Why do we need periodic jobs

In a large system, there are many moving parts. There are often things to do periodically (per minute, per hour, per month, etc.). Examples of such period jobs could be:

  • Triggering a job to send a daily or weekly digest to users
  • To refresh a materialized view table in a database
  • To evict and clean up data caches
  • Running periodic maintenance

cronjob has been a workhorse to schedule and run such periodic jobs. Following is an example of how a Linux cronjob works.

(Ref: https://code.tutsplus.com/tutorials/scheduling-tasks-with-cron-jobs--net-8800)

Limitations of plain cronjobs

For a large system like Quora, there will be many jobs on each frequency. If we are using a single machine to initiate these jobs, at some point, it will not be beyond the capacity of the device, or there might be high latency if we somehow provide a schedule for job runs.

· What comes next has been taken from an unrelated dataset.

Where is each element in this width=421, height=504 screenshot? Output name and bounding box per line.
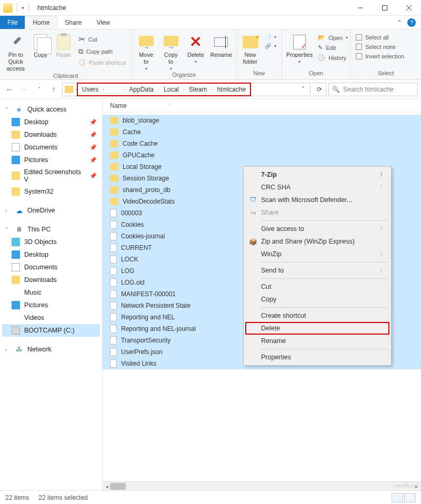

Spawning too many jobs on a single server can overload the server and increase job failure probability, so such an approach is neither reliable nor scalable.

Manually distributing the load

One solution could be to use more than one machine and distribute the jobs between them. We might run odd minute jobs on one machine if there are two machines, while even minute jobs on the other. Though there are challenges:

  • If a machine fails, probably, manual intervention is required to manage such an event.
  • As the number of machines increases, the script managing the load balancing becomes unwieldy, and such a system will not be robust.
  • Managing stuck jobs or avoiding duplicated running jobs becomes a challenge.

Create a free account to access the full course.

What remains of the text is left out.